TASK ITEM:
Say how many lines in the material below hold the word "στην", and say nothing else.
-- RECORD EXCERPTS follows --
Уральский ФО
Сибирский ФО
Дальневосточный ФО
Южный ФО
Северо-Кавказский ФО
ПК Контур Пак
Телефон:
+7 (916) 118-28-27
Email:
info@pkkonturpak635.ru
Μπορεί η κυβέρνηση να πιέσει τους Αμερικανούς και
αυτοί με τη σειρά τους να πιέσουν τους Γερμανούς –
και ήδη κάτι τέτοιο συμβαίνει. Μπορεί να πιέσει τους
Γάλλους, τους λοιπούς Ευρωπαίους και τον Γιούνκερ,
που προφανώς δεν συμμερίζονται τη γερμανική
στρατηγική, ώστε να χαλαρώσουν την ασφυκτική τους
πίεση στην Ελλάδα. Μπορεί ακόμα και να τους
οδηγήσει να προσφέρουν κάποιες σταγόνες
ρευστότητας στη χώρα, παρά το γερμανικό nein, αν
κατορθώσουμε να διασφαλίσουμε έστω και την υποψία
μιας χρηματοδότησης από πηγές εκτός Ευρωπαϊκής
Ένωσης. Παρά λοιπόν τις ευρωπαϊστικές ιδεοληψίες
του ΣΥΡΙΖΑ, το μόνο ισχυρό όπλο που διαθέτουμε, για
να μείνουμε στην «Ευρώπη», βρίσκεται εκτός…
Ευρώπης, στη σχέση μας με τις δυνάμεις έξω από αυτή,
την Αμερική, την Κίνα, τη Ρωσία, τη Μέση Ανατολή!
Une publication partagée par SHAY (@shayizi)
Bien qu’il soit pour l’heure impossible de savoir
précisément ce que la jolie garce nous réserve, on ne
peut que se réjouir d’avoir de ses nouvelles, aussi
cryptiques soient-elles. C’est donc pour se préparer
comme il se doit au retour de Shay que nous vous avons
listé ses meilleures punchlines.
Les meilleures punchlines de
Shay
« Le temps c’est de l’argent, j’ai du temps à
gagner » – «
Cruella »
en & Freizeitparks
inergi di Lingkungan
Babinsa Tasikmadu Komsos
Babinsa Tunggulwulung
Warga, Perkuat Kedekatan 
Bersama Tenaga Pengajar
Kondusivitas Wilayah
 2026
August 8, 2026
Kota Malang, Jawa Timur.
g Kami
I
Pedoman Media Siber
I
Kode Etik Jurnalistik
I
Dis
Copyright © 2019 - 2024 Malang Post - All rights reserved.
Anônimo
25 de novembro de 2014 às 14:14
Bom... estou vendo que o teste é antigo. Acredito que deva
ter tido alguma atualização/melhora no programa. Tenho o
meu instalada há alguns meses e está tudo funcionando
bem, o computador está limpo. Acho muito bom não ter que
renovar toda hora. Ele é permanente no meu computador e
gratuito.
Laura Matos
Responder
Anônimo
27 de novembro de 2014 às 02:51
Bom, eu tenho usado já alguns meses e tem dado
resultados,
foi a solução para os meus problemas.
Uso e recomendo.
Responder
-- RECORD EXCERPTS concluded --
REPLY TO THE TASK:
2